In the meantime, it remains important to emphasize that the best vaccine is the one available immediately, all of which have been shown to prevent illness, hospitalisation and death resulting from infection by the strain(s) currently freely circulating in the UK.

Dr Peter English

Again, we only have a press release to go on.  I am sure we can believe what it says, but it would be preferable to see a peer-reviewed publication.

Based on the press release, however, this is excellent news.  The vaccine has been tested in a very large number of recipients: “44,000 participants 16 years of age and older, with more than 12,000 vaccinated participants having at least six months follow-up after their second dose”.  Apparently the data “[demonstrate] a favorable safety and tolerability profile”.  As ever, it would be nice to see more details, but this is reassuring.  The large number of participants means that the findings are likely to be very robust.

The vaccine was also effective: “…91.3% effective against COVID-19, measured seven days through up to six months after the second dose. The vaccine was 100% effective against severe disease as defined by the U.S. Centers for Disease Control and Prevention (CDC), and 95.3% effective against severe COVID-19 as defined by the U.S. Food and Drug Administration (FDA).”

With a prime-boost vaccine, you generally get a relatively slow rise in immunity following the initial, “priming” dose of vaccine.  After a second “booster” dose, however, you generally get a very rapid rise in antibody levels and efficacy, so “seven days after the second dose” is likely to be an appropriate time from which to have considered the efficacy of the dose to have kicked in.  It is possible that if they’d used 14 days from the second dose the efficacy would have been even greater.  Either way, these are very impressive data.

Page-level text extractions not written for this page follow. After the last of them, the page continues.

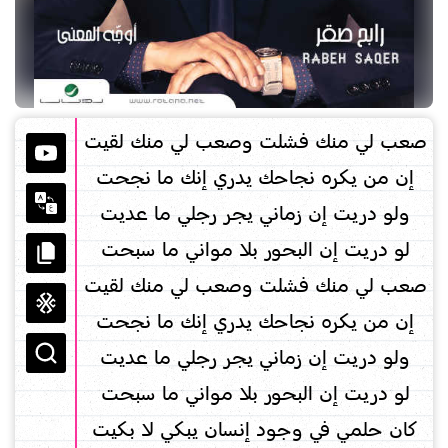
صعب لي منك فشلت وصعب لي منك لقيت
إن من يكره نجاحك يدري إنك ما نجحت
ولو دريت إن زماني يجر رجلي ما عديت
لو دريت إن البحور بلا مواني ما سبحت
صعب لي منك فشلت وصعب لي منك لقيت
إن من يكره نجاحك يدري إنك ما نجحت
ولو دريت إن زماني يجر رجلي ما عديت
لو دريت إن البحور بلا مواني ما سبحت
كان حلمي في وجود إنسان يبكي لا بكيت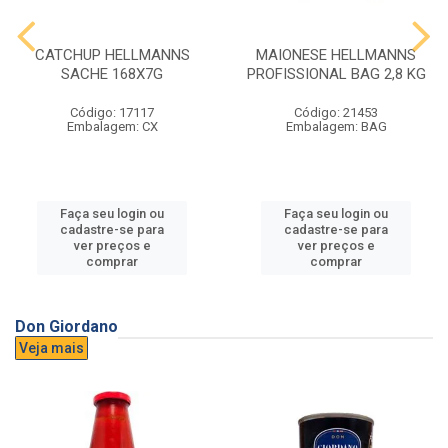
CATCHUP HELLMANNS
MAIONESE HELLMANNS
SACHE 168X7G
PROFISSIONAL BAG 2,8 KG
Código: 17117
Código: 21453
Embalagem: CX
Embalagem: BAG
Faça seu login ou
Faça seu login ou
cadastre-se para
cadastre-se para
ver preços e
ver preços e
comprar
comprar
Don Giordano
Veja mais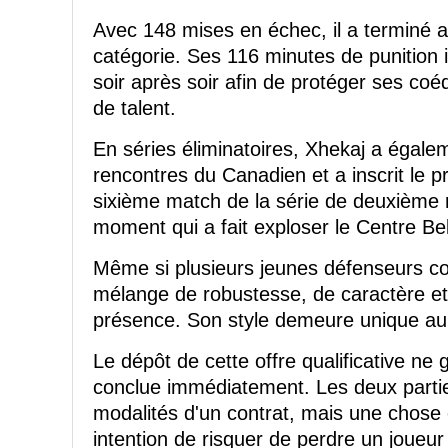
Avec 148 mises en échec, il a terminé a
catégorie. Ses 116 minutes de punition il
soir après soir afin de protéger ses coé
de talent.
En séries éliminatoires, Xhekaj a égalem
rencontres du Canadien et a inscrit le p
sixième match de la série de deuxième 
moment qui a fait exploser le Centre Bel
Même si plusieurs jeunes défenseurs co
mélange de robustesse, de caractère et
présence. Son style demeure unique au 
Le dépôt de cette offre qualificative ne
conclue immédiatement. Les deux partie
modalités d'un contrat, mais une chose 
intention de risquer de perdre un joueur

The 91.3% efficacy “against COVID-19” refers to efficacy against “confirmed symptomatic cases of COVID-19” – so it does not tell us about efficacy against the asymptomatic cases that we now know are responsible for a lot of the transmission.  This is not a criticism of the study: phase III studies do not generally report on this.  But it will be important to know how effective the vaccine is at preventing infection and transmission, if we are to be able to achieve herd immunity through vaccination.

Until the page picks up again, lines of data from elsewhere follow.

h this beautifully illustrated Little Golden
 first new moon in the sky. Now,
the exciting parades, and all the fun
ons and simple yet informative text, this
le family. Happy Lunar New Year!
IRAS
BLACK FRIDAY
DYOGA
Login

The study pools data from various different study cohorts, including one in South Africa, where the B.1.351 lineage is prevalent.  There have been concerns that vaccines may not be as effective against this variant, so it is reassuring that in the 800 participants enrolled there, all nine cases of COVID-19 were in the placebo group, and none in the vaccinated group.  Nine is not a huge number, so we cannot be sure of the precise efficacy against this variant (no vaccine is 100% effective); but it is extremely reassuring.

Prof Peter Openshaw

This new press release shows limited data with respect to the ability of the Pfizer vaccine to protect against severe disease, even that caused by the South African variant virus B.1.351.  There is clearly much more data to come from this study and what has been announced is just focussed on the severe disease only.  The information they provide is in line with the known effects of highly immunogenic vaccines – i.e. those that induce a very high level of antibody – that these vaccines protect against severe disease even if the B.1.351 variant is circulating.

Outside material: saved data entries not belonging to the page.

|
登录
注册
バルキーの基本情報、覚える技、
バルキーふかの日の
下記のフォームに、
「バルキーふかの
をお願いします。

The number of cases is small (800 participants were enrolled; nine cases of COVID-19 were observed, all in the placebo group) so the confidence interval is wide.  It might be 100% effective, but as more data accumulates it is possible that cases will appear that show a lower protection rate.  It does not tell us if the vaccine also prevents virus circulation in the community but it seems likely that it will reduce less severe types of infection as well.  When the full data is released, this will be a key factor to consider.